┏━━

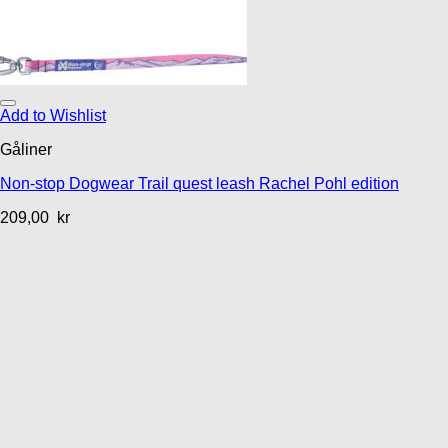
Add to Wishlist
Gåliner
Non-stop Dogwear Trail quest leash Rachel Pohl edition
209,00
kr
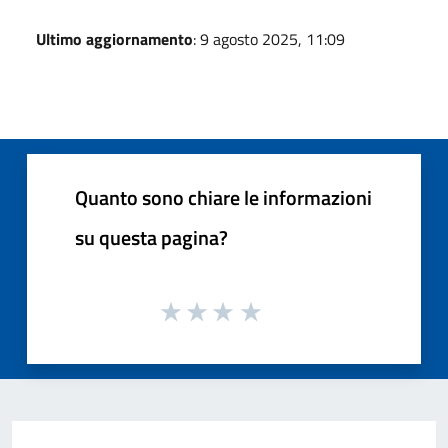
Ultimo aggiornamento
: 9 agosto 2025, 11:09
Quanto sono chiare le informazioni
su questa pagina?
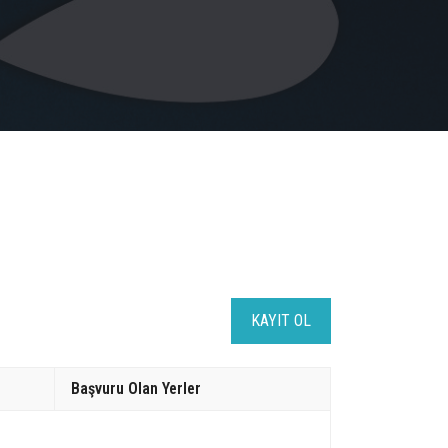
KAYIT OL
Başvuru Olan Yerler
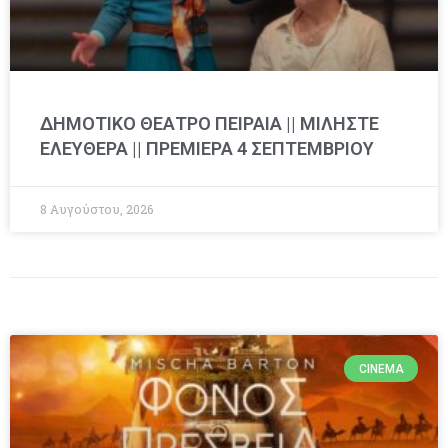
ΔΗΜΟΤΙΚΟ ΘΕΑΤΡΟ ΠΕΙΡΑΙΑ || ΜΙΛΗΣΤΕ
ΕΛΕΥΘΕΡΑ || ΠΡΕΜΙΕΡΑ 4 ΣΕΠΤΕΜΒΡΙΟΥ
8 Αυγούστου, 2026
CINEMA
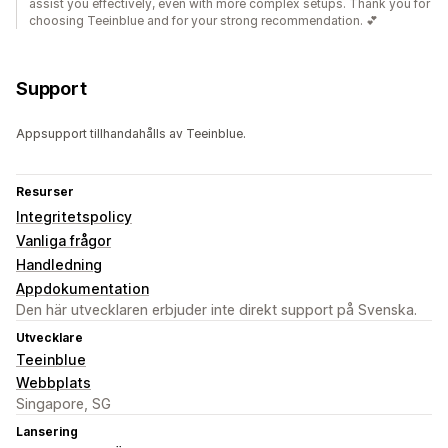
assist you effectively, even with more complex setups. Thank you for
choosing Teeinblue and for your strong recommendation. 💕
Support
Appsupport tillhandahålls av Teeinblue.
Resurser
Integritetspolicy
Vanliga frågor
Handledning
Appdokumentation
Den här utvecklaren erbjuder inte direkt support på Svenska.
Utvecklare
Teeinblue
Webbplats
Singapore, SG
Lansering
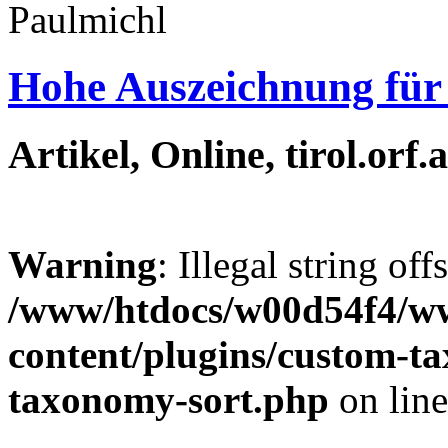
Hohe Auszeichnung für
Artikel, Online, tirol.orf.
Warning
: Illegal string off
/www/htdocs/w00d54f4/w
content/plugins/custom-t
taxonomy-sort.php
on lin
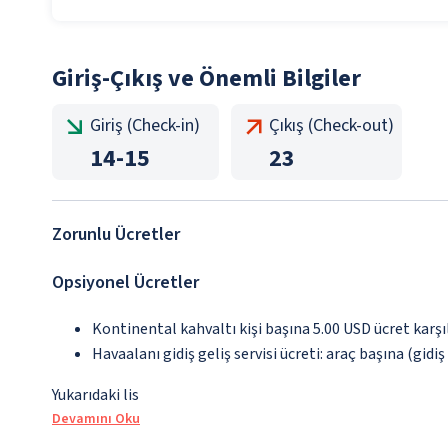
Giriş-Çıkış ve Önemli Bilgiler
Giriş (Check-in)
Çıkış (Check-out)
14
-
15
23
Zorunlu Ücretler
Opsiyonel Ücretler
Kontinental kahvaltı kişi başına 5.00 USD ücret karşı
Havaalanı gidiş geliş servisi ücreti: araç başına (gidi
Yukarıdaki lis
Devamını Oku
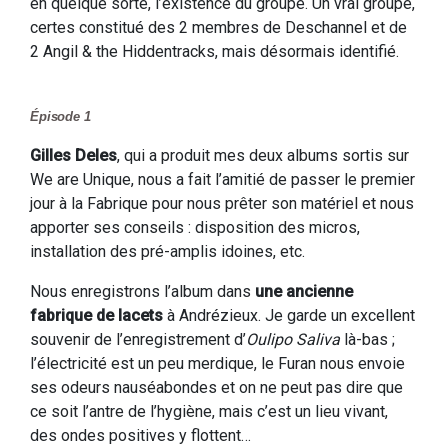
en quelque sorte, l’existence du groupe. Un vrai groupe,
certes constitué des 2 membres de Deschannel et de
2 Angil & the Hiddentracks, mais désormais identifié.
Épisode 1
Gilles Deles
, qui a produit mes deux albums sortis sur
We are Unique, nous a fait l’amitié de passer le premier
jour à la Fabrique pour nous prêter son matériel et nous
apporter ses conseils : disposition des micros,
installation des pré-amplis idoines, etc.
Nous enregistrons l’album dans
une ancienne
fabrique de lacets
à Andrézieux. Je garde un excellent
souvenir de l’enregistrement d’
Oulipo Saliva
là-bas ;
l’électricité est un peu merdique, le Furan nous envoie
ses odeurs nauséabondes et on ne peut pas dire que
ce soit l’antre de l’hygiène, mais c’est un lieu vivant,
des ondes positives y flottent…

┗━━
┏━━

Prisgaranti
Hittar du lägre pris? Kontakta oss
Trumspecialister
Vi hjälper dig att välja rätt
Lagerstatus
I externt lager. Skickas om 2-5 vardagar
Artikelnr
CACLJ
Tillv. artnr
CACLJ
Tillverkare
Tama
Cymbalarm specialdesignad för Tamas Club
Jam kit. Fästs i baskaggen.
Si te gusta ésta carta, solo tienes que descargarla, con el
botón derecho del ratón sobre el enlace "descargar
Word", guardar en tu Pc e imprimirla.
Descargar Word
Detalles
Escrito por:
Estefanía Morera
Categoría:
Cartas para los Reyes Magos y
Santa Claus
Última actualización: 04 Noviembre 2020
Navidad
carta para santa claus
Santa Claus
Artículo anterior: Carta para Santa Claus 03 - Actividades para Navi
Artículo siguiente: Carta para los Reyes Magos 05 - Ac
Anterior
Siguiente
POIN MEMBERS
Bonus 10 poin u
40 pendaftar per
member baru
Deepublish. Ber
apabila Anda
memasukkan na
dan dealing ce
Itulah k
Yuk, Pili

┗━━
┏━━

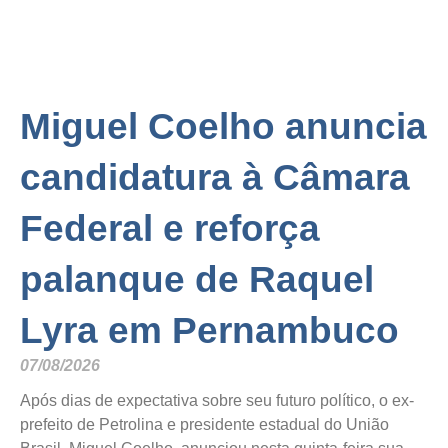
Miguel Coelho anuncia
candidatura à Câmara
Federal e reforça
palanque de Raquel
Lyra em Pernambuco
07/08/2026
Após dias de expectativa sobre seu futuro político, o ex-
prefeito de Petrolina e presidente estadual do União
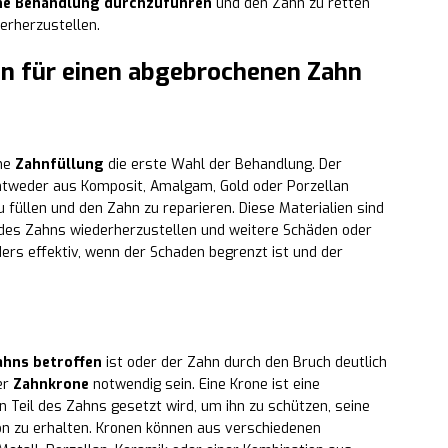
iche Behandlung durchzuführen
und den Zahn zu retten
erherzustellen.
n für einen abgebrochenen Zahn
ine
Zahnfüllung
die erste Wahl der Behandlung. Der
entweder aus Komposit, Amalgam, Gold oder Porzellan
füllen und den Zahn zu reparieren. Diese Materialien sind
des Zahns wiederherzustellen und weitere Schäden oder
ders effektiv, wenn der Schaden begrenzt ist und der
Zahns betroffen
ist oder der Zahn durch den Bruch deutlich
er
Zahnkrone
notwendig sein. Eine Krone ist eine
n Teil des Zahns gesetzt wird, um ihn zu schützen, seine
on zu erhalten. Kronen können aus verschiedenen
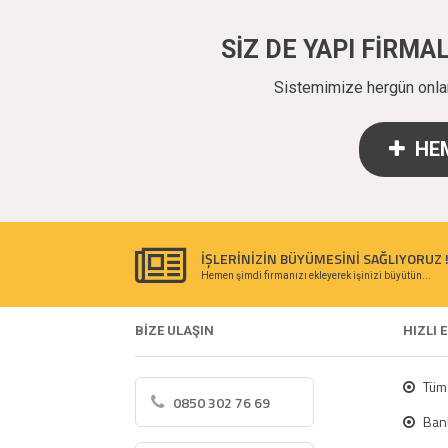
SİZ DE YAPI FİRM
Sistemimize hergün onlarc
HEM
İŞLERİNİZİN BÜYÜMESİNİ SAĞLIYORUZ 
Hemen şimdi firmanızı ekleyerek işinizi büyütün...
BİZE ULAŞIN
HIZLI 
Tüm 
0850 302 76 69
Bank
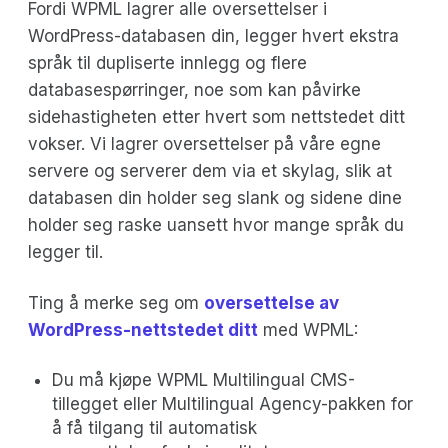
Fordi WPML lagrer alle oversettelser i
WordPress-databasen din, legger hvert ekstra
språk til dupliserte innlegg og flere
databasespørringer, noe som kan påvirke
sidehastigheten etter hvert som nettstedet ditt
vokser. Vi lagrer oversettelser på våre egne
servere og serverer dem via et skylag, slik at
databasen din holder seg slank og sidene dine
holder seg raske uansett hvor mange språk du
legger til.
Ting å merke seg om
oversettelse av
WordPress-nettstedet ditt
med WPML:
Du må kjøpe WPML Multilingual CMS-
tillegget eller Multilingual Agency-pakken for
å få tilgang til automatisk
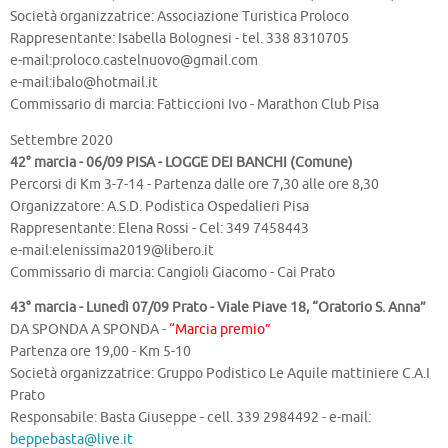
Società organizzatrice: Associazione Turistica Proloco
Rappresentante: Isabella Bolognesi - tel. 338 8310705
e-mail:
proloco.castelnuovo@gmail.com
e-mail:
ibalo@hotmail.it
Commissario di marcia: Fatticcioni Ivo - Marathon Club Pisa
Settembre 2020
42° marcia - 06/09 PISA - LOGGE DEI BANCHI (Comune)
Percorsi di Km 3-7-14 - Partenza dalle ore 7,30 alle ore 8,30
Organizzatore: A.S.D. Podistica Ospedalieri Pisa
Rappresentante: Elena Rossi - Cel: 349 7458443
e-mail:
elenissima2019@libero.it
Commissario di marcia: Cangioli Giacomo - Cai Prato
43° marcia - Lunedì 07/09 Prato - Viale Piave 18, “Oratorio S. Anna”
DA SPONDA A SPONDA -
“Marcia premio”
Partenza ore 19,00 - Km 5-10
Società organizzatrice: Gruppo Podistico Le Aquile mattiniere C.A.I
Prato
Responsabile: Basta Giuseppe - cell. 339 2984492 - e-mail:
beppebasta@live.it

┗━━

Above are the lines; repeat exactly the ones from the line containing "Organizzatore: A.S.D. Podistica" down to the line containing "beppebasta@live.it", both inclusive.

Organizzatore: A.S.D. Podistica Ospedalieri Pisa
Rappresentante: Elena Rossi - Cel: 349 7458443
e-mail:
elenissima2019@libero.it
Commissario di marcia: Cangioli Giacomo - Cai Prato
43° marcia - Lunedì 07/09 Prato - Viale Piave 18, “Oratorio S. Anna”
DA SPONDA A SPONDA -
“Marcia premio”
Partenza ore 19,00 - Km 5-10
Società organizzatrice: Gruppo Podistico Le Aquile mattiniere C.A.I
Prato
Responsabile: Basta Giuseppe - cell. 339 2984492 - e-mail:
beppebasta@live.it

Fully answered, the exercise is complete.